鉛は風に乗りアルプス山脈へ
ラヴラック教授は「この時の鉛の灰塵が北風に乗り南下して、アルプス山脈のコッレ・ニフェッティに漂着したのでしょう」と推測します。
実際に、氷床コアに発見された鉛の痕跡は、年代測定により、1170〜1220年のものと特定されているのです。
調査には、「レーザーアブレーションICP質量分析法(LA-ICP-MS)」という方法が用いられました。
これは、分析したい固体のサンプル表面に、集光したレーザーを照射します。その後、蒸発・微粒子化したサンプルをキャリアガス(サンプルを運ぶための不活性ガス)を用いてプラズマ内に導いて分解し、イオン化させます。

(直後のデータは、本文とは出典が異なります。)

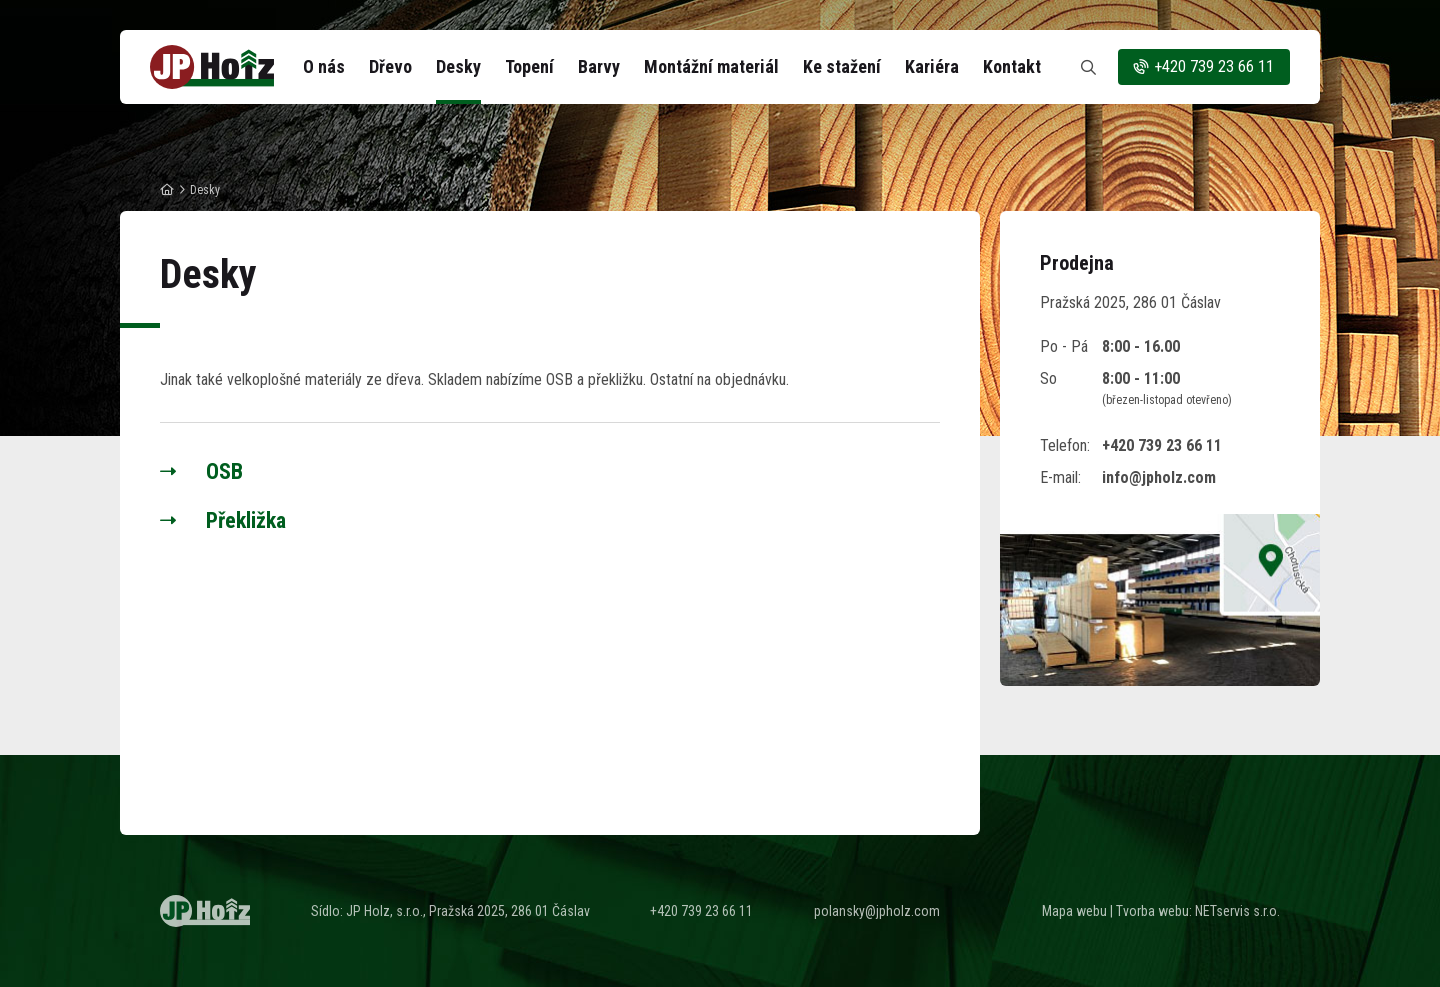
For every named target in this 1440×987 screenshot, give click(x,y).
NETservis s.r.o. (1237, 911)
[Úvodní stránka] (212, 67)
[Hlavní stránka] (167, 190)
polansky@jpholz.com (877, 911)
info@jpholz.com (1159, 477)
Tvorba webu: (1154, 911)
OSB (224, 471)
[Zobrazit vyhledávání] (1088, 67)
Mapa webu (1074, 911)
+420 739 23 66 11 (1202, 67)
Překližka (246, 520)
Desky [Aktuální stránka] (205, 190)
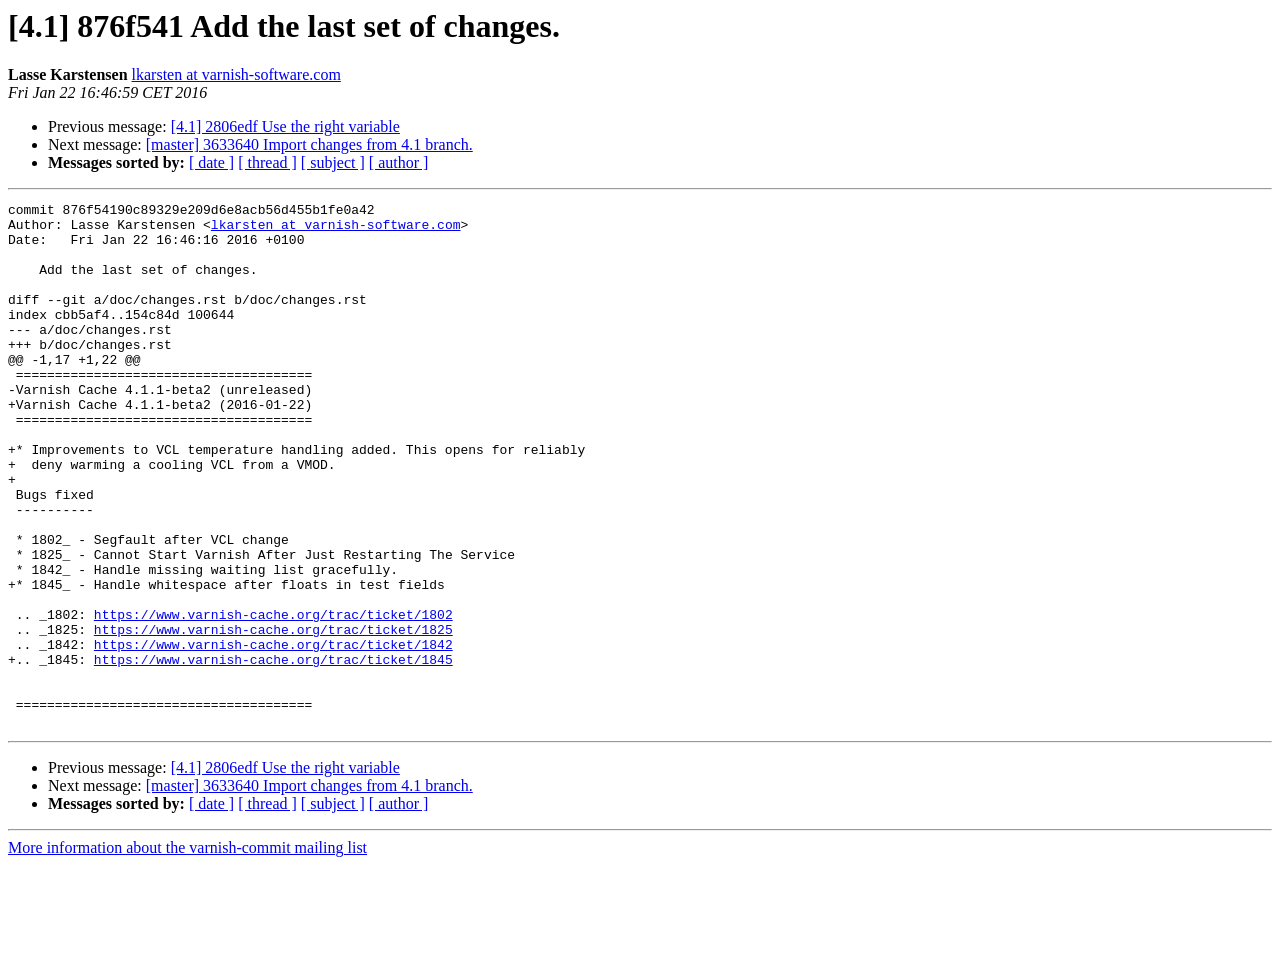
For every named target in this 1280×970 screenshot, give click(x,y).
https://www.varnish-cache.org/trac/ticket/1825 (273, 716)
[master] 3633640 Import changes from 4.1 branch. (309, 144)
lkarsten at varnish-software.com (236, 74)
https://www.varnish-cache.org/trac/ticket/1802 (273, 698)
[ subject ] (333, 162)
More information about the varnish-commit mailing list (187, 952)
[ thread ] (267, 162)
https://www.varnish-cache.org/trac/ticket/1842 (273, 734)
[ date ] (211, 162)
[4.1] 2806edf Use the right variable (285, 126)
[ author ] (399, 162)
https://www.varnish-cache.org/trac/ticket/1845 (273, 752)
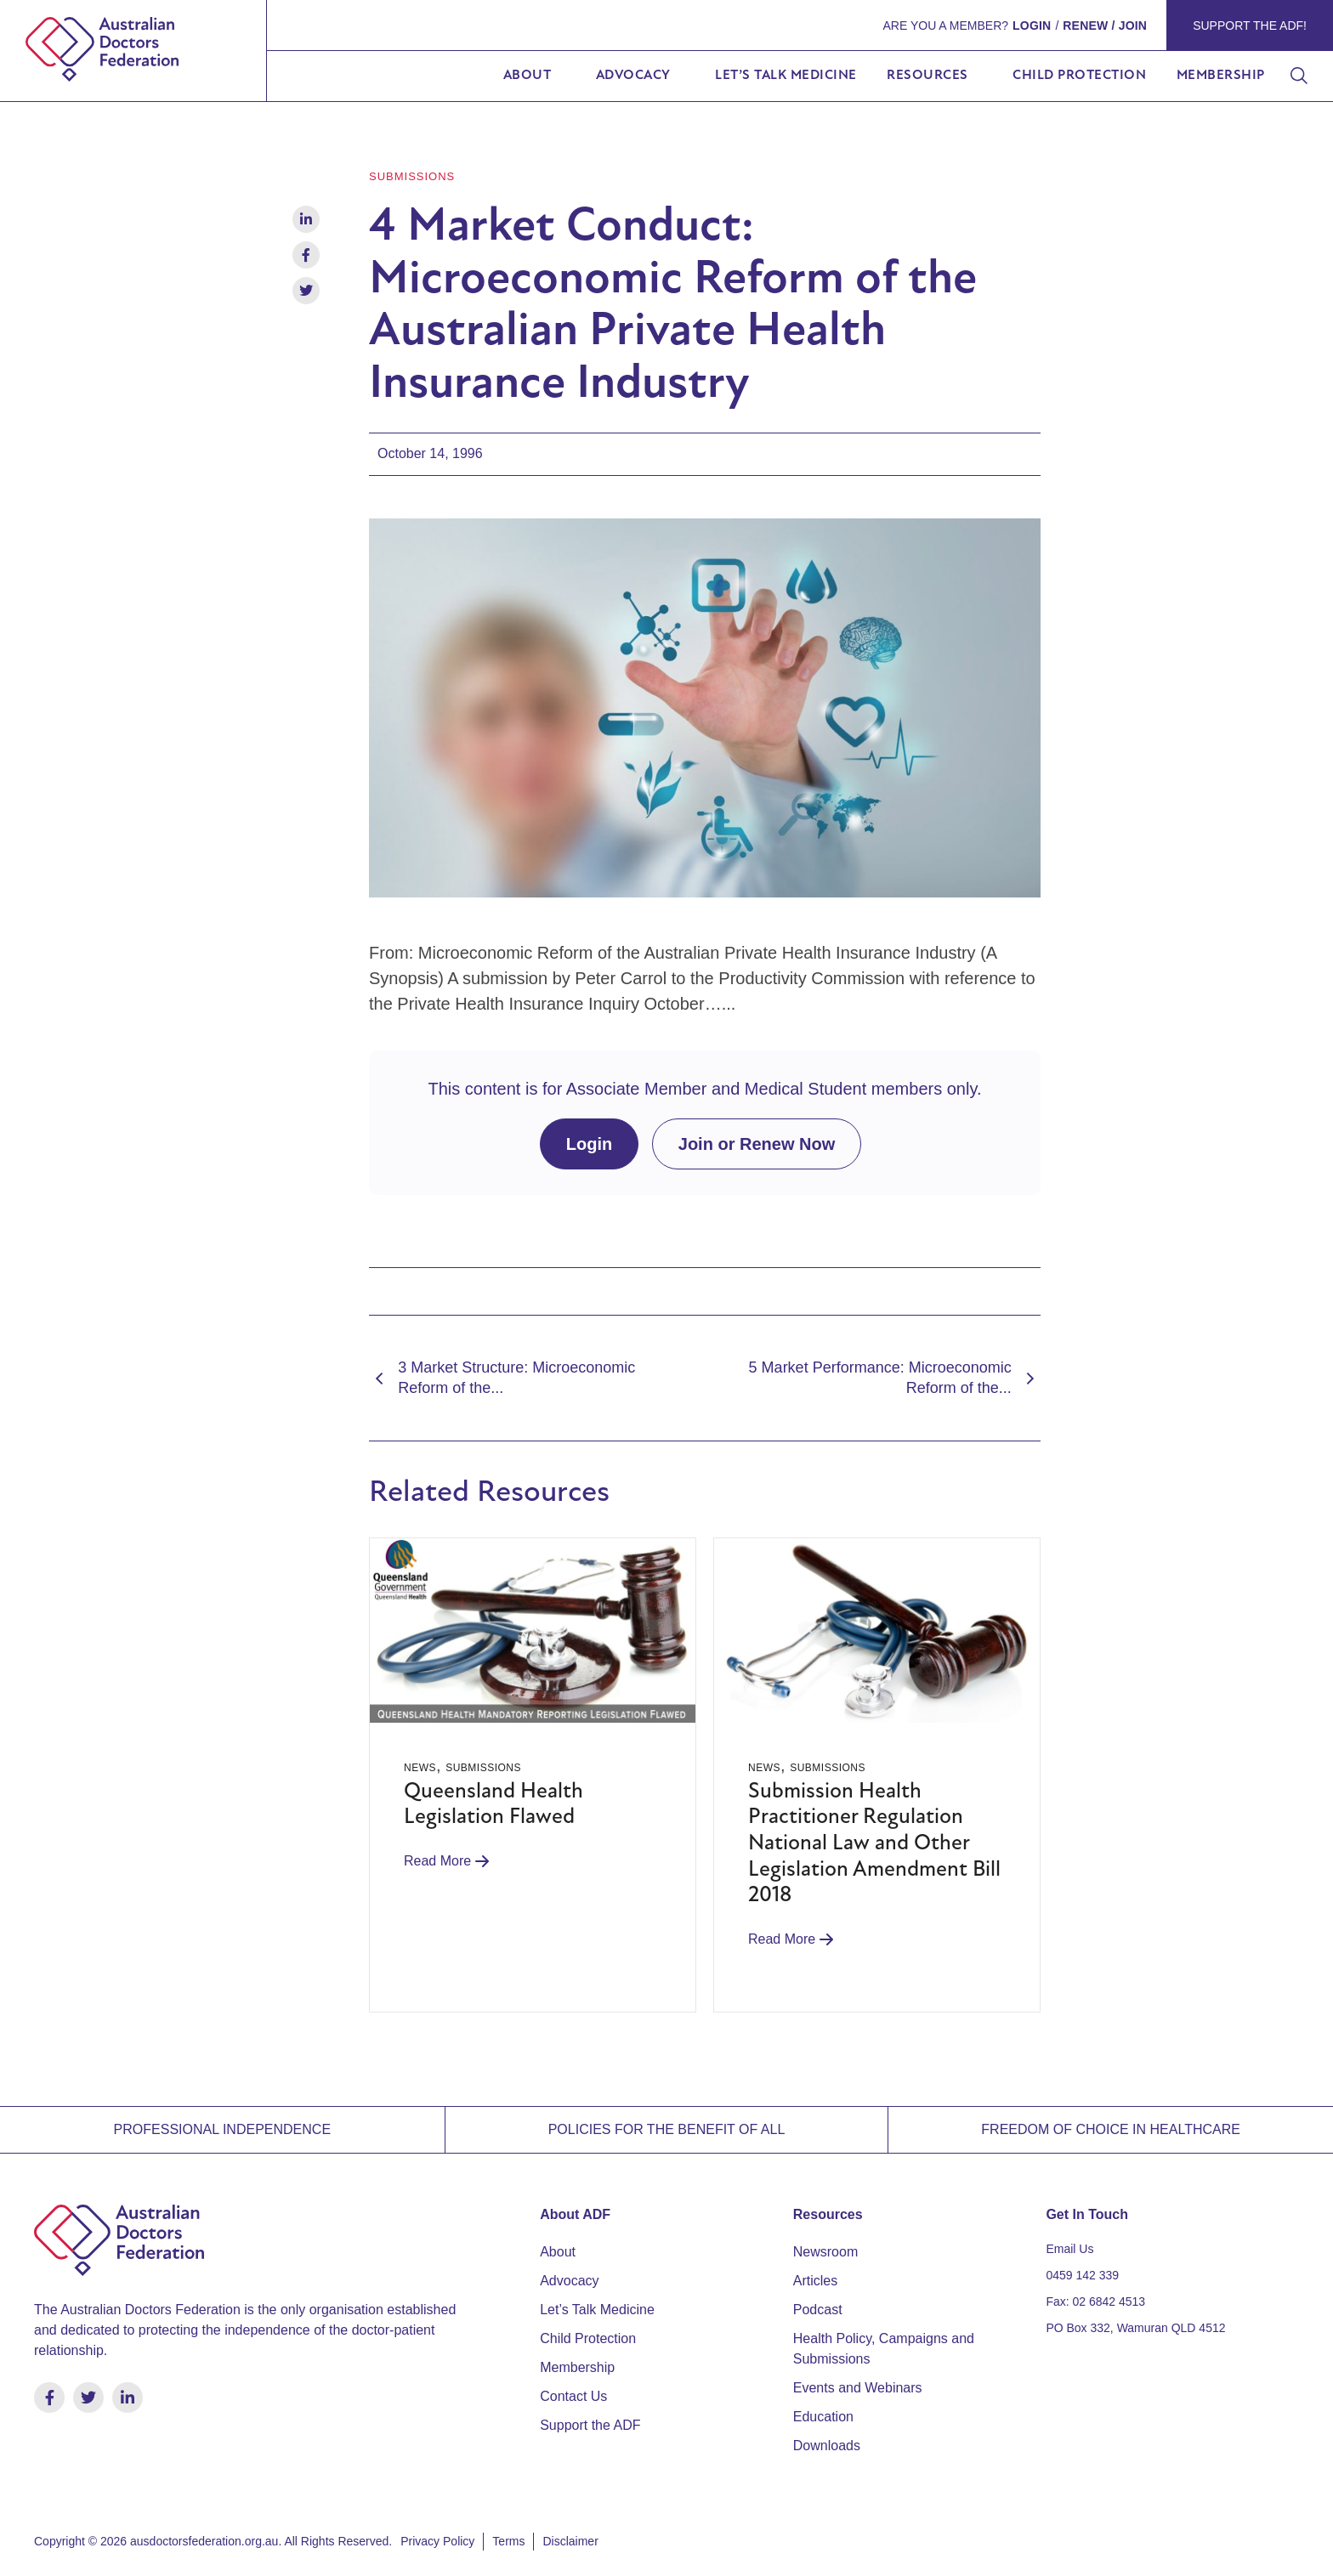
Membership (1221, 75)
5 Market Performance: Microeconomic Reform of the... (895, 1377)
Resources (927, 75)
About (527, 75)
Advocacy (633, 75)
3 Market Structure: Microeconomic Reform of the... (502, 1377)
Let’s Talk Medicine (786, 75)
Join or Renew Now (756, 1144)
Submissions (412, 176)
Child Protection (1079, 75)
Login (589, 1144)
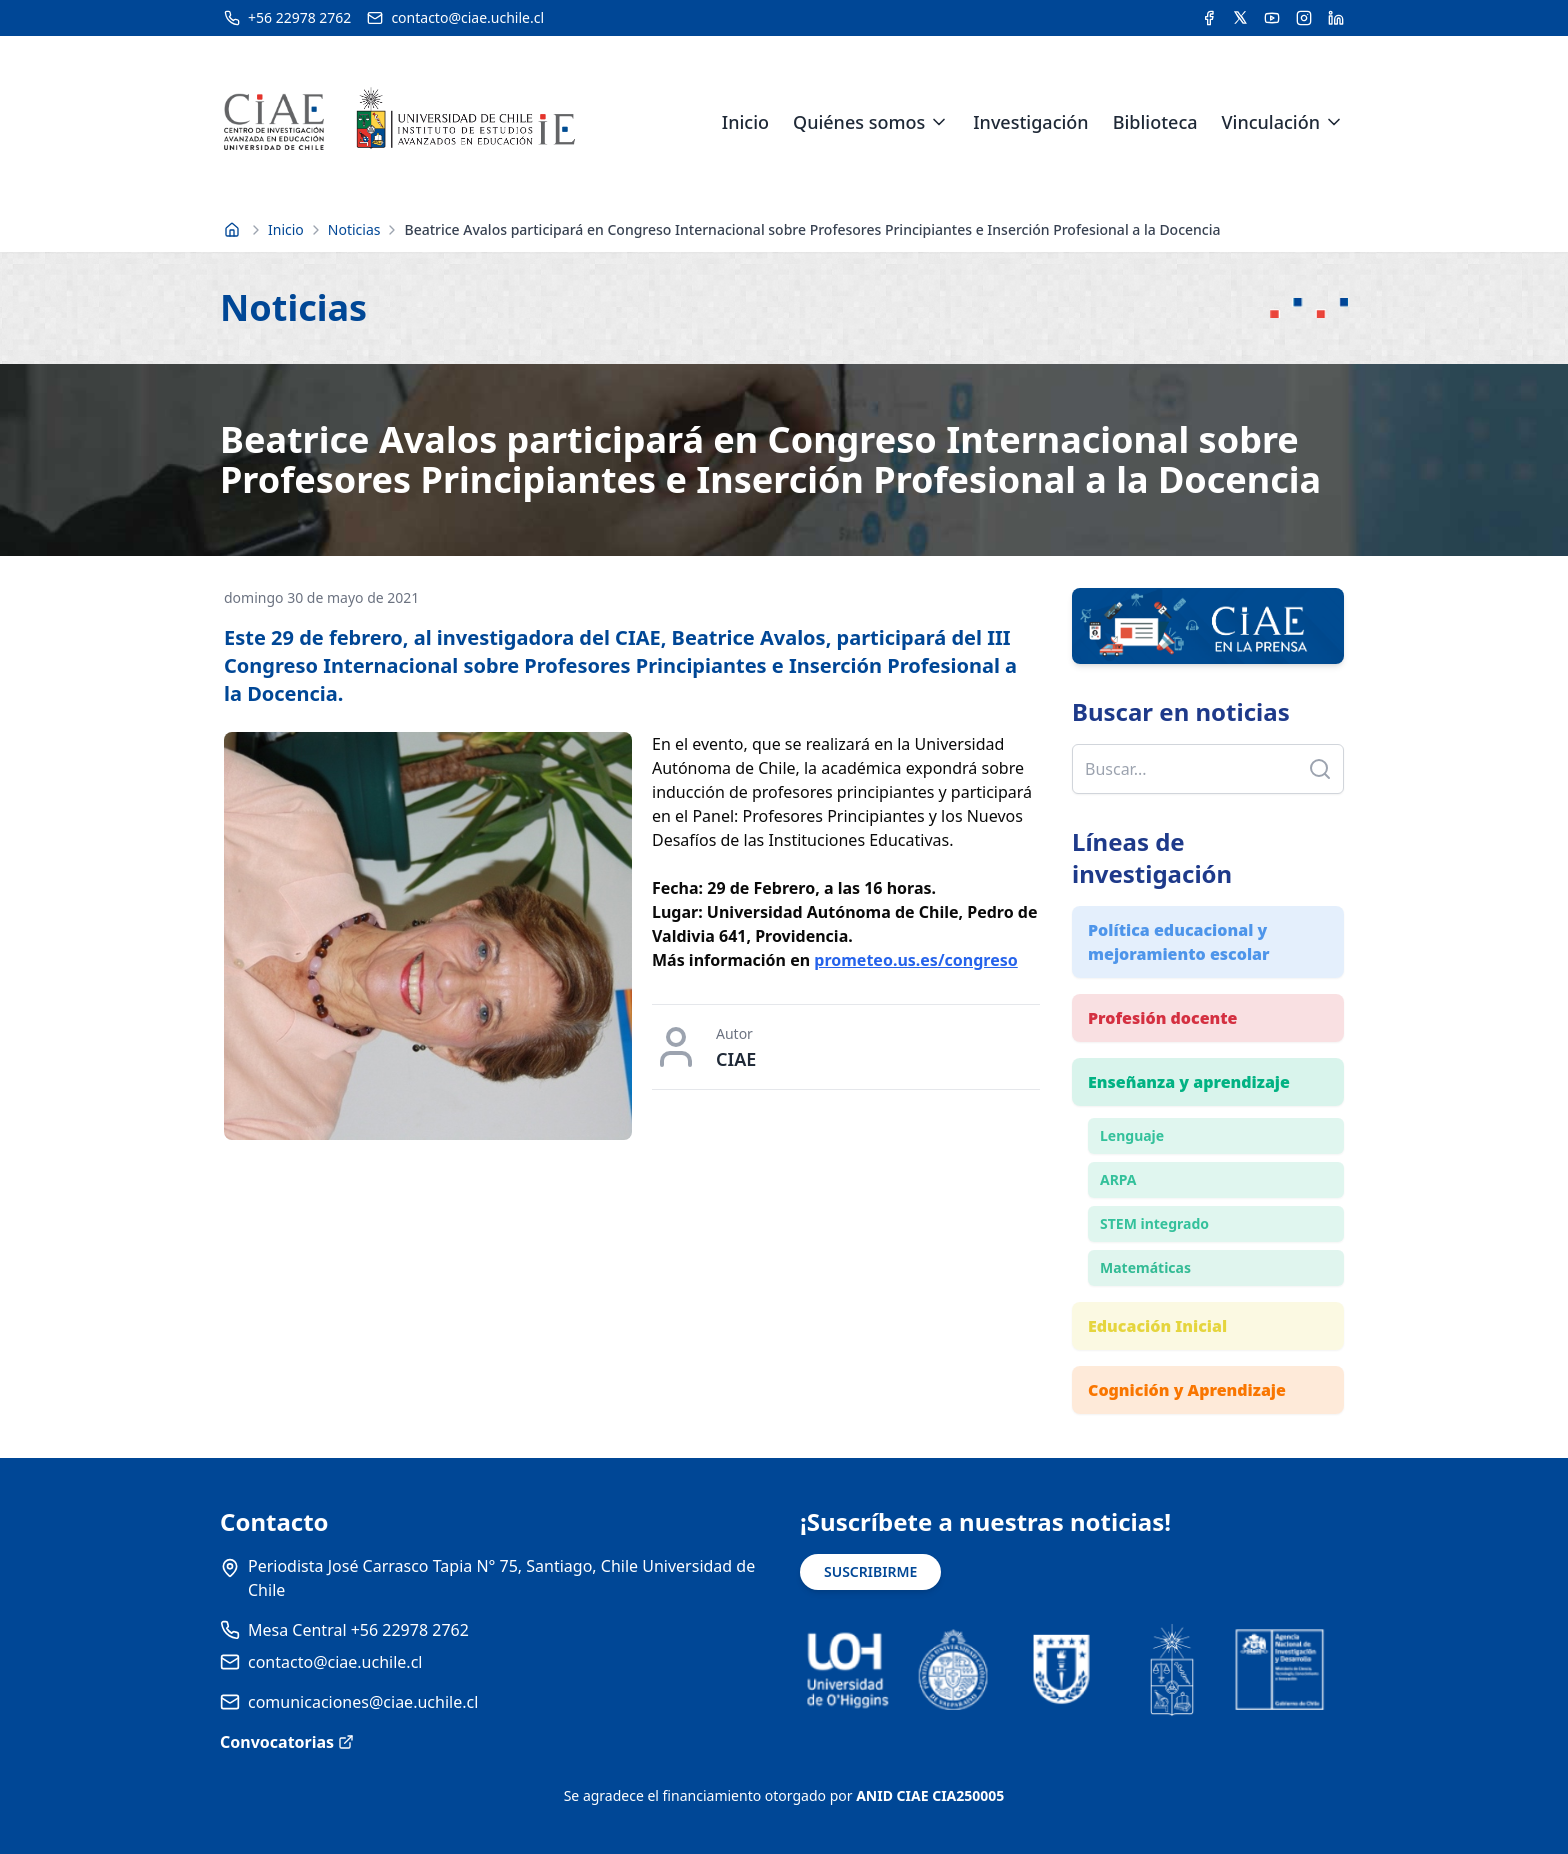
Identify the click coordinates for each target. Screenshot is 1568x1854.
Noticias (354, 229)
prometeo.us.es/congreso (915, 960)
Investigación (1030, 122)
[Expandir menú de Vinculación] (1334, 122)
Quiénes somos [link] (859, 122)
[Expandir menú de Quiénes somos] (939, 122)
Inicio (745, 122)
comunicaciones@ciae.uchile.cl (363, 1702)
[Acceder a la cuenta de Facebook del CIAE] (1209, 18)
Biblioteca (1155, 122)
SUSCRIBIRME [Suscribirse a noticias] (870, 1571)
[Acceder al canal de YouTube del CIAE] (1272, 18)
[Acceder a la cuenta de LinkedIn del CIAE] (1336, 18)
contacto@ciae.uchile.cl (335, 1662)
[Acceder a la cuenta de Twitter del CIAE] (1240, 18)
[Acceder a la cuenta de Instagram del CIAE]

生成したイオンを質量分析計で測ると、照射された領域の情報がこと細かに得られるのです。
同研究チームのアレクサンダー・モア氏は「これにより何百年も前の氷床の秘密が、本を読むように解明できた」と話します。
アルプス山脈まで飛翔したこと考えると、イングランドでは大規模な大気汚染が発生したはずです。
ラヴラック教授によると、「その汚染レベルは18世紀半ば〜19世紀に起きた産業革命と同等」であり、本研究は「大気汚染」という概念が産業革命から生まれたことを否定するものとなっています。